Problem to solve: Exactly as they appear below, repeat the lines from the one with "Identify the click" through the one with "Montañismo (598, 962)", and no others.

Input for this task:
************

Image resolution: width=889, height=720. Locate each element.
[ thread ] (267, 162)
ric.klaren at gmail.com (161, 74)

************

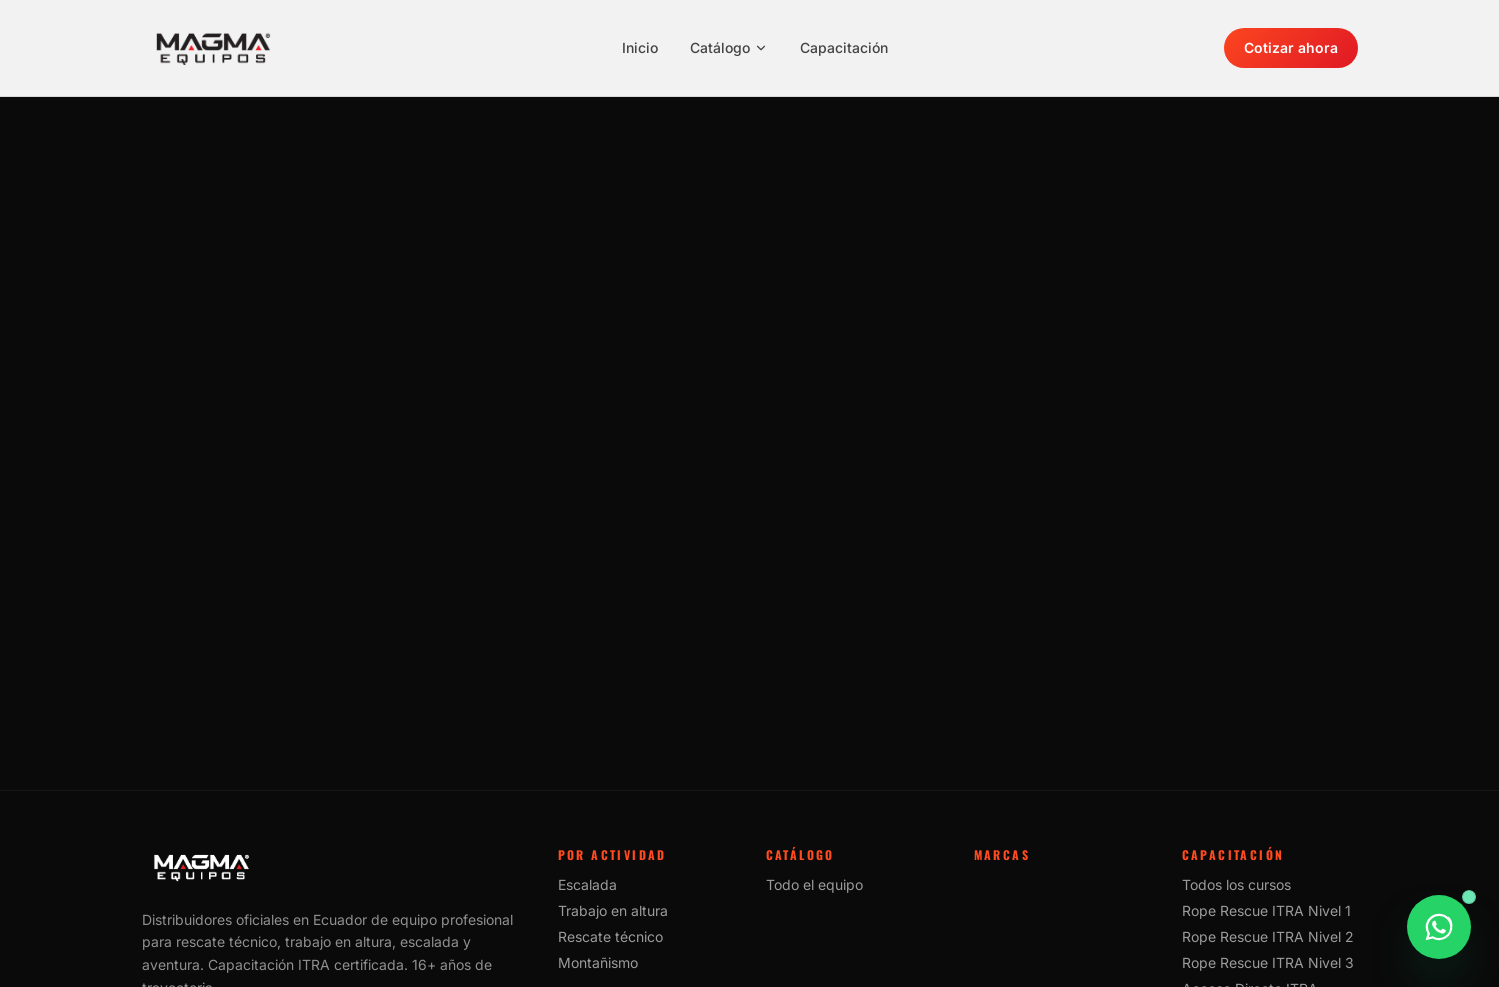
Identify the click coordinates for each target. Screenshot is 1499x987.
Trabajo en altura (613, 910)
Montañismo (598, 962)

************

Finished exercise:
Identify the click coordinates for each target. Screenshot is 1499x987.
Trabajo en altura (613, 910)
Montañismo (598, 962)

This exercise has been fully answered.